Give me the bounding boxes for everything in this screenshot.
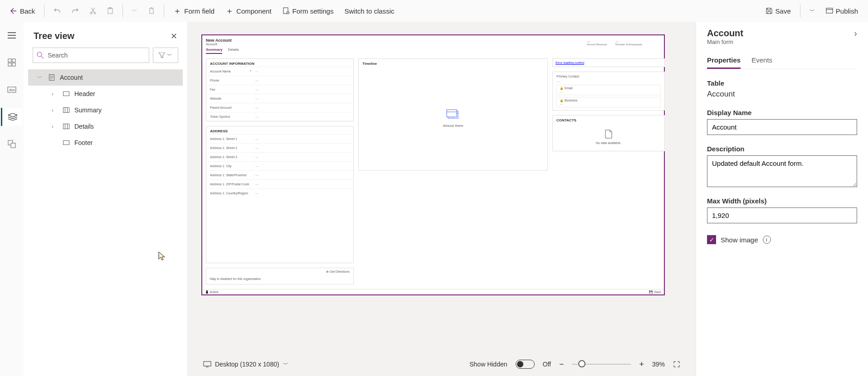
fit-icon bbox=[673, 361, 680, 368]
canvas-status-bar: Desktop (1920 x 1080) ﹀ Show Hidden Off … bbox=[201, 352, 682, 376]
save-button[interactable]: Save bbox=[761, 5, 795, 18]
trash-icon bbox=[148, 7, 155, 14]
collapse-props-button[interactable]: › bbox=[854, 28, 857, 39]
form-field[interactable]: Phone--- bbox=[206, 76, 353, 85]
display-name-input[interactable] bbox=[707, 119, 857, 135]
form-field[interactable]: Address 1: State/Province--- bbox=[206, 170, 353, 179]
max-width-input[interactable] bbox=[707, 207, 857, 223]
redo-button[interactable] bbox=[67, 5, 83, 17]
svg-rect-6 bbox=[826, 8, 833, 13]
cut-button[interactable] bbox=[85, 5, 101, 17]
form-field[interactable]: Website--- bbox=[206, 94, 353, 103]
tree-list: ﹀ Account › Header › Summary › Details bbox=[28, 67, 183, 153]
close-tree-button[interactable]: ✕ bbox=[171, 31, 177, 41]
section-icon bbox=[63, 91, 70, 97]
layers-icon bbox=[8, 113, 17, 121]
section-timeline[interactable]: Timeline Almost there bbox=[358, 58, 548, 171]
form-field[interactable]: Address 1: Country/Region--- bbox=[206, 188, 353, 198]
grid-icon bbox=[8, 58, 16, 67]
search-icon bbox=[37, 52, 44, 59]
tree-filter-button[interactable]: ﹀ bbox=[153, 48, 178, 63]
prop-tab-events[interactable]: Events bbox=[751, 53, 772, 69]
preview-tab-details[interactable]: Details bbox=[228, 48, 239, 54]
svg-rect-8 bbox=[12, 59, 15, 62]
tree-item-label: Account bbox=[60, 74, 83, 81]
section-assistant[interactable]: Error loading control bbox=[552, 58, 665, 67]
publish-button[interactable]: Publish bbox=[821, 5, 863, 18]
add-component-button[interactable]: ＋ Component bbox=[221, 3, 276, 19]
redo-icon bbox=[72, 7, 79, 14]
cut-icon bbox=[90, 7, 96, 14]
max-width-label: Max Width (pixels) bbox=[707, 197, 857, 205]
svg-rect-19 bbox=[63, 124, 69, 129]
zoom-out-button[interactable]: − bbox=[559, 360, 564, 369]
lock-icon: 🔒 bbox=[560, 87, 564, 90]
tree-item-details[interactable]: › Details bbox=[28, 118, 183, 135]
form-field[interactable]: Address 1: Street 3--- bbox=[206, 152, 353, 161]
table-label: Table bbox=[707, 79, 857, 87]
rail-embed-button[interactable] bbox=[1, 135, 23, 153]
tree-item-label: Summary bbox=[74, 106, 102, 114]
section-map[interactable]: ⊕ Get Directions Map is disabled for thi… bbox=[206, 268, 354, 284]
hamburger-button[interactable] bbox=[1, 26, 23, 44]
zoom-in-button[interactable]: + bbox=[639, 360, 644, 369]
svg-rect-14 bbox=[11, 143, 15, 148]
prop-tab-properties[interactable]: Properties bbox=[707, 53, 741, 69]
back-button[interactable]: Back bbox=[5, 5, 39, 18]
rail-tree-button[interactable] bbox=[1, 108, 23, 126]
tree-item-label: Header bbox=[74, 90, 95, 97]
preview-form-subtitle: Account bbox=[206, 43, 232, 46]
toolbar-separator bbox=[164, 5, 164, 17]
tree-item-account[interactable]: ﹀ Account bbox=[28, 69, 183, 86]
form-field-label: Form field bbox=[184, 7, 215, 15]
paste-more-button[interactable]: ﹀ bbox=[127, 5, 142, 18]
form-field[interactable]: Account Name*--- bbox=[206, 67, 353, 76]
switch-classic-button[interactable]: Switch to classic bbox=[340, 5, 399, 18]
left-nav-rail: Abc bbox=[0, 22, 24, 376]
preview-tab-summary[interactable]: Summary bbox=[206, 48, 222, 54]
rail-fields-button[interactable]: Abc bbox=[1, 81, 23, 99]
show-hidden-toggle[interactable] bbox=[516, 360, 535, 369]
chevron-down-icon: ﹀ bbox=[37, 74, 44, 81]
info-icon[interactable]: i bbox=[763, 236, 771, 244]
form-field[interactable]: Address 1: City--- bbox=[206, 161, 353, 170]
delete-button[interactable] bbox=[144, 5, 159, 17]
undo-button[interactable] bbox=[49, 5, 65, 17]
form-settings-icon bbox=[283, 7, 290, 14]
form-field[interactable]: Address 1: ZIP/Postal Code--- bbox=[206, 179, 353, 188]
tree-search-input[interactable]: Search bbox=[33, 48, 149, 63]
device-selector[interactable]: Desktop (1920 x 1080) ﹀ bbox=[203, 361, 288, 368]
section-account-information[interactable]: ACCOUNT INFORMATION Account Name*---Phon… bbox=[206, 58, 354, 121]
form-field[interactable]: Address 1: Street 2--- bbox=[206, 143, 353, 152]
form-field[interactable]: Ticker Symbol--- bbox=[206, 112, 353, 121]
save-dropdown-button[interactable]: ﹀ bbox=[805, 5, 819, 18]
paste-button[interactable] bbox=[102, 5, 118, 17]
undo-icon bbox=[54, 7, 61, 14]
form-field[interactable]: Address 1: Street 1--- bbox=[206, 134, 353, 143]
paste-icon bbox=[107, 7, 113, 14]
add-form-field-button[interactable]: ＋ Form field bbox=[169, 3, 219, 19]
section-address[interactable]: ADDRESS Address 1: Street 1---Address 1:… bbox=[206, 126, 354, 263]
zoom-slider[interactable] bbox=[572, 364, 631, 365]
description-input[interactable] bbox=[707, 155, 857, 187]
section-primary-contact[interactable]: Primary Contact --- 🔒 Email --- 🔒 Busine… bbox=[552, 72, 665, 111]
form-field[interactable]: Fax--- bbox=[206, 85, 353, 94]
tree-item-footer[interactable]: Footer bbox=[28, 135, 183, 151]
show-image-checkbox[interactable]: ✓ bbox=[707, 235, 716, 244]
tab-icon bbox=[63, 107, 70, 113]
form-field[interactable]: Parent Account--- bbox=[206, 103, 353, 112]
svg-text:Abc: Abc bbox=[9, 88, 15, 92]
form-settings-label: Form settings bbox=[293, 7, 334, 15]
save-icon bbox=[766, 7, 773, 14]
rail-components-button[interactable] bbox=[1, 53, 23, 72]
field-icon: Abc bbox=[7, 87, 16, 93]
zoom-value: 39% bbox=[652, 361, 665, 368]
tree-item-summary[interactable]: › Summary bbox=[28, 102, 183, 118]
section-contacts[interactable]: CONTACTS No data available. bbox=[552, 115, 665, 151]
form-preview[interactable]: New Account Account --- Annual Revenue -… bbox=[201, 34, 665, 295]
form-settings-button[interactable]: Form settings bbox=[278, 5, 338, 18]
fit-to-screen-button[interactable] bbox=[673, 361, 680, 368]
tree-item-label: Details bbox=[74, 123, 94, 130]
embed-icon bbox=[8, 140, 16, 148]
tree-item-header[interactable]: › Header bbox=[28, 86, 183, 102]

* * *

**PROMPT**
Repeat the records above word for word, apart from the pictures.

**ANSWER TO THIS EXERCISE**
Give me the bounding boxes for everything in this screenshot.
fit-icon bbox=[673, 361, 680, 368]
canvas-status-bar: Desktop (1920 x 1080) ﹀ Show Hidden Off … bbox=[201, 352, 682, 376]
save-button[interactable]: Save bbox=[761, 5, 795, 18]
trash-icon bbox=[148, 7, 155, 14]
collapse-props-button[interactable]: › bbox=[854, 28, 857, 39]
form-field[interactable]: Phone--- bbox=[206, 76, 353, 85]
display-name-input[interactable] bbox=[707, 119, 857, 135]
form-field[interactable]: Address 1: State/Province--- bbox=[206, 170, 353, 179]
max-width-input[interactable] bbox=[707, 207, 857, 223]
redo-button[interactable] bbox=[67, 5, 83, 17]
svg-rect-6 bbox=[826, 8, 833, 13]
cut-button[interactable] bbox=[85, 5, 101, 17]
form-field[interactable]: Website--- bbox=[206, 94, 353, 103]
tree-list: ﹀ Account › Header › Summary › Details bbox=[28, 67, 183, 153]
close-tree-button[interactable]: ✕ bbox=[171, 31, 177, 41]
section-icon bbox=[63, 91, 70, 97]
layers-icon bbox=[8, 113, 17, 121]
section-timeline[interactable]: Timeline Almost there bbox=[358, 58, 548, 171]
form-field[interactable]: Address 1: Country/Region--- bbox=[206, 188, 353, 198]
grid-icon bbox=[8, 58, 16, 67]
search-icon bbox=[37, 52, 44, 59]
tree-filter-button[interactable]: ﹀ bbox=[153, 48, 178, 63]
prop-tab-events[interactable]: Events bbox=[751, 53, 772, 69]
preview-tab-details[interactable]: Details bbox=[228, 48, 239, 54]
svg-rect-8 bbox=[12, 59, 15, 62]
tree-item-label: Account bbox=[60, 74, 83, 81]
section-assistant[interactable]: Error loading control bbox=[552, 58, 665, 67]
publish-button[interactable]: Publish bbox=[821, 5, 863, 18]
add-component-button[interactable]: ＋ Component bbox=[221, 3, 276, 19]
redo-icon bbox=[72, 7, 79, 14]
cut-icon bbox=[90, 7, 96, 14]
max-width-label: Max Width (pixels) bbox=[707, 197, 857, 205]
svg-rect-19 bbox=[63, 124, 69, 129]
zoom-out-button[interactable]: − bbox=[559, 360, 564, 369]
lock-icon: 🔒 bbox=[560, 87, 564, 90]
tree-item-details[interactable]: › Details bbox=[28, 118, 183, 135]
form-field[interactable]: Address 1: Street 3--- bbox=[206, 152, 353, 161]
table-label: Table bbox=[707, 79, 857, 87]
rail-embed-button[interactable] bbox=[1, 135, 23, 153]
tree-item-label: Summary bbox=[74, 106, 102, 114]
section-map[interactable]: ⊕ Get Directions Map is disabled for thi… bbox=[206, 268, 354, 284]
hamburger-button[interactable] bbox=[1, 26, 23, 44]
zoom-in-button[interactable]: + bbox=[639, 360, 644, 369]
svg-rect-14 bbox=[11, 143, 15, 148]
prop-tab-properties[interactable]: Properties bbox=[707, 53, 741, 69]
back-button[interactable]: Back bbox=[5, 5, 39, 18]
rail-tree-button[interactable] bbox=[1, 108, 23, 126]
tree-item-label: Header bbox=[74, 90, 95, 97]
preview-form-subtitle: Account bbox=[206, 43, 232, 46]
toolbar-separator bbox=[164, 5, 164, 17]
tree-item-account[interactable]: ﹀ Account bbox=[28, 69, 183, 86]
form-field-label: Form field bbox=[184, 7, 215, 15]
paste-more-button[interactable]: ﹀ bbox=[127, 5, 142, 18]
form-field[interactable]: Account Name*--- bbox=[206, 67, 353, 76]
switch-classic-button[interactable]: Switch to classic bbox=[340, 5, 399, 18]
left-nav-rail: Abc bbox=[0, 22, 24, 376]
preview-tab-summary[interactable]: Summary bbox=[206, 48, 222, 54]
rail-fields-button[interactable]: Abc bbox=[1, 81, 23, 99]
show-hidden-toggle[interactable] bbox=[516, 360, 535, 369]
chevron-down-icon: ﹀ bbox=[37, 74, 44, 81]
info-icon[interactable]: i bbox=[763, 236, 771, 244]
form-field[interactable]: Address 1: City--- bbox=[206, 161, 353, 170]
delete-button[interactable] bbox=[144, 5, 159, 17]
undo-button[interactable] bbox=[49, 5, 65, 17]
form-settings-icon bbox=[283, 7, 290, 14]
form-field[interactable]: Address 1: ZIP/Postal Code--- bbox=[206, 179, 353, 188]
tree-search-input[interactable]: Search bbox=[33, 48, 149, 63]
device-selector[interactable]: Desktop (1920 x 1080) ﹀ bbox=[203, 361, 288, 368]
section-account-information[interactable]: ACCOUNT INFORMATION Account Name*---Phon… bbox=[206, 58, 354, 121]
form-field[interactable]: Address 1: Street 2--- bbox=[206, 143, 353, 152]
form-field[interactable]: Ticker Symbol--- bbox=[206, 112, 353, 121]
save-dropdown-button[interactable]: ﹀ bbox=[805, 5, 819, 18]
paste-button[interactable] bbox=[102, 5, 118, 17]
undo-icon bbox=[54, 7, 61, 14]
form-field[interactable]: Address 1: Street 1--- bbox=[206, 134, 353, 143]
paste-icon bbox=[107, 7, 113, 14]
add-form-field-button[interactable]: ＋ Form field bbox=[169, 3, 219, 19]
section-address[interactable]: ADDRESS Address 1: Street 1---Address 1:… bbox=[206, 126, 354, 263]
zoom-slider[interactable] bbox=[572, 364, 631, 365]
description-input[interactable] bbox=[707, 155, 857, 187]
section-primary-contact[interactable]: Primary Contact --- 🔒 Email --- 🔒 Busine… bbox=[552, 72, 665, 111]
form-field[interactable]: Fax--- bbox=[206, 85, 353, 94]
tree-item-footer[interactable]: Footer bbox=[28, 135, 183, 151]
show-image-checkbox[interactable]: ✓ bbox=[707, 235, 716, 244]
tab-icon bbox=[63, 107, 70, 113]
form-field[interactable]: Parent Account--- bbox=[206, 103, 353, 112]
svg-text:Abc: Abc bbox=[9, 88, 15, 92]
form-settings-label: Form settings bbox=[293, 7, 334, 15]
save-icon bbox=[766, 7, 773, 14]
rail-components-button[interactable] bbox=[1, 53, 23, 72]
field-icon: Abc bbox=[7, 87, 16, 93]
zoom-value: 39% bbox=[652, 361, 665, 368]
tree-item-summary[interactable]: › Summary bbox=[28, 102, 183, 118]
section-contacts[interactable]: CONTACTS No data available. bbox=[552, 115, 665, 151]
form-preview[interactable]: New Account Account --- Annual Revenue -… bbox=[201, 34, 665, 295]
form-settings-button[interactable]: Form settings bbox=[278, 5, 338, 18]
fit-to-screen-button[interactable] bbox=[673, 361, 680, 368]
tree-item-label: Details bbox=[74, 123, 94, 130]
embed-icon bbox=[8, 140, 16, 148]
tree-item-header[interactable]: › Header bbox=[28, 86, 183, 102]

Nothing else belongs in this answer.